Please reply with one number only: how many lines in the entries below contain the string "Скоби".

=== Begin Enclosure ===

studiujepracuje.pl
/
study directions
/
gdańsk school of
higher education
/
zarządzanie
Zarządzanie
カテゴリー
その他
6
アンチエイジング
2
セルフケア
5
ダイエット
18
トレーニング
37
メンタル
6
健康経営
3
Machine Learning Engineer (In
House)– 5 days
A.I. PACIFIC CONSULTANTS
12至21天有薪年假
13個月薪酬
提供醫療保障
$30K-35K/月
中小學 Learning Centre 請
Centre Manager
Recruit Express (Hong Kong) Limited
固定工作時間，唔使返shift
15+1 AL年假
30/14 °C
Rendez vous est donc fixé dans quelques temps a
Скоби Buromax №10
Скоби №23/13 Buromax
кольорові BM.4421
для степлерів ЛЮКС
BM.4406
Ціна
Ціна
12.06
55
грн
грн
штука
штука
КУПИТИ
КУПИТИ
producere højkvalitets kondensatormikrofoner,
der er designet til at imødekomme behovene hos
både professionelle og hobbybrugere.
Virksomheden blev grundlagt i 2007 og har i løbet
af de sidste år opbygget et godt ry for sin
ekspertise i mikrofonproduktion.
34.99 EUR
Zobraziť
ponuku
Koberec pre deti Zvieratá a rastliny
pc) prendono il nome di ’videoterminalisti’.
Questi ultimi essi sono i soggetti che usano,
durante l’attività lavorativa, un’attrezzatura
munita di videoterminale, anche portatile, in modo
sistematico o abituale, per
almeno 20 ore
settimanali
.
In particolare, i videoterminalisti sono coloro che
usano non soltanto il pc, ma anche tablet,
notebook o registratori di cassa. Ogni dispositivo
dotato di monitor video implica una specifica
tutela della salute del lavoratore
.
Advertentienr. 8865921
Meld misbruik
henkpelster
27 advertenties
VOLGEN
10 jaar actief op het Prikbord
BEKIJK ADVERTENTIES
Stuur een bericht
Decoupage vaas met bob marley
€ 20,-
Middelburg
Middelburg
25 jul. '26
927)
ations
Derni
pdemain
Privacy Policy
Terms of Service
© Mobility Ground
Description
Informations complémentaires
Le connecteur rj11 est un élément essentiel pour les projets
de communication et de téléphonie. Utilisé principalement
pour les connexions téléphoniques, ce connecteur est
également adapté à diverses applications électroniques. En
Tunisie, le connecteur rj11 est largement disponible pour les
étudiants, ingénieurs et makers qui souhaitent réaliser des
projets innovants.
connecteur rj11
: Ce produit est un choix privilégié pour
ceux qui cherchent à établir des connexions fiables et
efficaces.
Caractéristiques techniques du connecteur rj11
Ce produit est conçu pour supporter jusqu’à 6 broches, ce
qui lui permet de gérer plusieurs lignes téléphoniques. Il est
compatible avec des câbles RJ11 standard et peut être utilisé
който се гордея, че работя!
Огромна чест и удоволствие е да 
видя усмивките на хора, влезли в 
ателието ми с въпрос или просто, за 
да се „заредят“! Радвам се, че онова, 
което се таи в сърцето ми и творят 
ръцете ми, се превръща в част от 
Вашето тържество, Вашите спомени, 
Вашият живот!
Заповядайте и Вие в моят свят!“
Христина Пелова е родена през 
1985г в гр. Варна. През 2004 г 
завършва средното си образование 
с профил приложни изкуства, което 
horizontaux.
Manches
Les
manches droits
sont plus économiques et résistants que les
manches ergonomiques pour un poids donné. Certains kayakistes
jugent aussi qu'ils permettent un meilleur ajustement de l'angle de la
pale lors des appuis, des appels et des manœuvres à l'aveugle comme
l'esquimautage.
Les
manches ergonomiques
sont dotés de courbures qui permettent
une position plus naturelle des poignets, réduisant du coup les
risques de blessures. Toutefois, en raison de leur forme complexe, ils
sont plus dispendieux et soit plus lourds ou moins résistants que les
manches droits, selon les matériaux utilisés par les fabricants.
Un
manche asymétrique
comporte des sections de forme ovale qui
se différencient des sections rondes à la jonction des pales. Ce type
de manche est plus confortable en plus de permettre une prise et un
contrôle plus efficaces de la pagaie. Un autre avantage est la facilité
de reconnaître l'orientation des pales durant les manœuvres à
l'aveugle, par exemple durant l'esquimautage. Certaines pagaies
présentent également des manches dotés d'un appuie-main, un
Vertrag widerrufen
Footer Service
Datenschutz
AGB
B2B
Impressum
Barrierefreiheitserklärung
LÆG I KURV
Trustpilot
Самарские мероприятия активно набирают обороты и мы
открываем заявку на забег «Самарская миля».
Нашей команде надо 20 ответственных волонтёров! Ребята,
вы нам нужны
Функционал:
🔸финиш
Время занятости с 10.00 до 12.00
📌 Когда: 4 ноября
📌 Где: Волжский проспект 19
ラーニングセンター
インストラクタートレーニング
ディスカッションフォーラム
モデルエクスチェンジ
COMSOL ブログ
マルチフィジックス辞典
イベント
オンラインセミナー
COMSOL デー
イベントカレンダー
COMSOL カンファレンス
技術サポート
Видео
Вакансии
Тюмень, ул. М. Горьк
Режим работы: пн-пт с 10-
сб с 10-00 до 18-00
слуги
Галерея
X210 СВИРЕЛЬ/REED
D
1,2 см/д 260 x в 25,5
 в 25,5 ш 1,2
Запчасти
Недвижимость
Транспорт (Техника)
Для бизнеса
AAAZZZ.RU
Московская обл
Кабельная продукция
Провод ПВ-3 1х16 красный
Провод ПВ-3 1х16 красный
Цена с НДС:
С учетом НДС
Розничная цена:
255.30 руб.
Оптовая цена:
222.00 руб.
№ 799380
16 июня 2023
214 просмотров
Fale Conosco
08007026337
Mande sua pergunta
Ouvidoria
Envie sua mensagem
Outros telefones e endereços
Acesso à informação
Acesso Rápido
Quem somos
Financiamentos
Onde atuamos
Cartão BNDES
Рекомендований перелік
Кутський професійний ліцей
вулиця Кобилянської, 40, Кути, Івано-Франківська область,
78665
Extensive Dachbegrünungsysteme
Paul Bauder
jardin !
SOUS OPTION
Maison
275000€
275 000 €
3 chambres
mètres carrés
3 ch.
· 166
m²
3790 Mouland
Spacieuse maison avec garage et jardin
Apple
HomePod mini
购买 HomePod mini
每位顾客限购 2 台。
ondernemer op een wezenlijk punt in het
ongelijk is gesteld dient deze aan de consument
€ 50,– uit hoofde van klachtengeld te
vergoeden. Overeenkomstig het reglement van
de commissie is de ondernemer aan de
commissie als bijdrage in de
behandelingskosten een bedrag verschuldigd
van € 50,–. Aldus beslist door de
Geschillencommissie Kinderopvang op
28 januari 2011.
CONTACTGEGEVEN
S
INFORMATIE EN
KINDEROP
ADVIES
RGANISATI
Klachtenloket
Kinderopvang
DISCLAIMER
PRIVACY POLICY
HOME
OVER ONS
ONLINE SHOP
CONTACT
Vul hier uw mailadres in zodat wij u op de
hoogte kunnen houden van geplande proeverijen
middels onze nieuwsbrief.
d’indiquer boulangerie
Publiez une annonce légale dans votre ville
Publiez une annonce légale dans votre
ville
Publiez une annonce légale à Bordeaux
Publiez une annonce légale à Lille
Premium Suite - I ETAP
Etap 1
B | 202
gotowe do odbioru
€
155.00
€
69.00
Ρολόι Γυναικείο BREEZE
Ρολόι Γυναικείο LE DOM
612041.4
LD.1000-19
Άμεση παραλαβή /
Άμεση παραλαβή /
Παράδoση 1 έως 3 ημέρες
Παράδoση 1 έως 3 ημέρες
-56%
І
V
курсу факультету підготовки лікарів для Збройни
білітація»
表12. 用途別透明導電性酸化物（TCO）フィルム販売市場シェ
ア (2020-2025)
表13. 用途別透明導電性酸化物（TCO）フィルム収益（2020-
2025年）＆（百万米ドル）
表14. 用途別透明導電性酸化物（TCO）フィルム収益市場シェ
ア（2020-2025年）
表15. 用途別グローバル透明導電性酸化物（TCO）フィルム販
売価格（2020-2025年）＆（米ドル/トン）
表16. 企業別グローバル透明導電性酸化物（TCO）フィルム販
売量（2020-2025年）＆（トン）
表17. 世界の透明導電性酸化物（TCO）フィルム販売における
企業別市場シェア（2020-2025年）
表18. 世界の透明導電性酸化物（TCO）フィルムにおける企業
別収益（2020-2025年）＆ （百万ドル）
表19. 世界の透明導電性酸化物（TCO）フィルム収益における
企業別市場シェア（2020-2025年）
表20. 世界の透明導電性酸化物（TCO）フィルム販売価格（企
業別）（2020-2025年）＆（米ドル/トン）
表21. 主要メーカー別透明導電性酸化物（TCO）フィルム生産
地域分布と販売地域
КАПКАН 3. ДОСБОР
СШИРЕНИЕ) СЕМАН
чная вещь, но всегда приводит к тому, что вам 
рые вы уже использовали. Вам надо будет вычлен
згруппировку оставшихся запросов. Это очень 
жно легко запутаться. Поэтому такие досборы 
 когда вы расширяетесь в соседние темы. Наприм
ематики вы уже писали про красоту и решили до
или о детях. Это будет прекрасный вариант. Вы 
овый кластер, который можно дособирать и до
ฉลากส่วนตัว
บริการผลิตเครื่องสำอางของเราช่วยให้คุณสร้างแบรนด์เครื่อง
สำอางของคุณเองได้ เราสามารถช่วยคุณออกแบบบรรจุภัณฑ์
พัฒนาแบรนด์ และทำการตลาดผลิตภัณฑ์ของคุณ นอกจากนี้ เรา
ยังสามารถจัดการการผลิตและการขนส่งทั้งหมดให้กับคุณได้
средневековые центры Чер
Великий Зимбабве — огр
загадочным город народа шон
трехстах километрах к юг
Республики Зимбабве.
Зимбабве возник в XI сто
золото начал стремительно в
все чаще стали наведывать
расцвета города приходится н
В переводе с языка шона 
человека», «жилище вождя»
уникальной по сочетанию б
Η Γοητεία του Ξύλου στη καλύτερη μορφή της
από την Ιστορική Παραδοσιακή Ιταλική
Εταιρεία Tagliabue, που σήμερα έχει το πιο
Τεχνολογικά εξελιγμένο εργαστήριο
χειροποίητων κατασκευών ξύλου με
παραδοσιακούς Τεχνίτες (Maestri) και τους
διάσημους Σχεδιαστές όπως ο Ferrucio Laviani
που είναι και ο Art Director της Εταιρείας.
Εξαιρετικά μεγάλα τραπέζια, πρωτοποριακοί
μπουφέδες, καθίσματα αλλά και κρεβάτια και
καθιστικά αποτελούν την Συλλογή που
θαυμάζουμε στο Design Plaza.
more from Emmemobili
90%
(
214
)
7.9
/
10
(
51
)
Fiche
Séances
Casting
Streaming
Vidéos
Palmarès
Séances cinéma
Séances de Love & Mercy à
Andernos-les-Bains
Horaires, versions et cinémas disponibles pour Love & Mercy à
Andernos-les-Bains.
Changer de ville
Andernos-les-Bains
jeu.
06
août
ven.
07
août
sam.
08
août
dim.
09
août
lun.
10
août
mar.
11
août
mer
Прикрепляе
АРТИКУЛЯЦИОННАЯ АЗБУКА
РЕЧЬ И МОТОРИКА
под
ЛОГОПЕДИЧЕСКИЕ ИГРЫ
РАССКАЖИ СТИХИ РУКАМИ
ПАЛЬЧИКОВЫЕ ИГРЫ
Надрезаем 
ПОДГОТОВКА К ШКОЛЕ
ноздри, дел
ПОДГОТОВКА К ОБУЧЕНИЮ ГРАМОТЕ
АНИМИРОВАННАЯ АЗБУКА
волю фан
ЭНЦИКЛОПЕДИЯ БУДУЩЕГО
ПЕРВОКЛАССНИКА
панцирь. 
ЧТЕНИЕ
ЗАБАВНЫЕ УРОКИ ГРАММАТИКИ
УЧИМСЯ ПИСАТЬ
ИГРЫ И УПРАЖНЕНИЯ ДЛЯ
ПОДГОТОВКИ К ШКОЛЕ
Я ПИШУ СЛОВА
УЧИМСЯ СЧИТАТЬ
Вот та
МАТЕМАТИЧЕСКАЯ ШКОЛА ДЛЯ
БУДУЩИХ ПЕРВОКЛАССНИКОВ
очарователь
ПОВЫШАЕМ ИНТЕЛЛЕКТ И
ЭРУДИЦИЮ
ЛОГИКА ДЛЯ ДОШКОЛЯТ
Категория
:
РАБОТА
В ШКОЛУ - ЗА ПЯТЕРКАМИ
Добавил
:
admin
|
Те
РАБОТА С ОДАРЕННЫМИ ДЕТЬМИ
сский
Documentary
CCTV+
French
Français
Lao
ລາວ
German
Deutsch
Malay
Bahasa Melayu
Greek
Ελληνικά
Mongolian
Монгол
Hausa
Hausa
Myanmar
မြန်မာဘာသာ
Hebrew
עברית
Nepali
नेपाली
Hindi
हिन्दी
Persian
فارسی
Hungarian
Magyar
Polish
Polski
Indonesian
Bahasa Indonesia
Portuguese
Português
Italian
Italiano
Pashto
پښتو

=== End Enclosure ===

_Response below_
2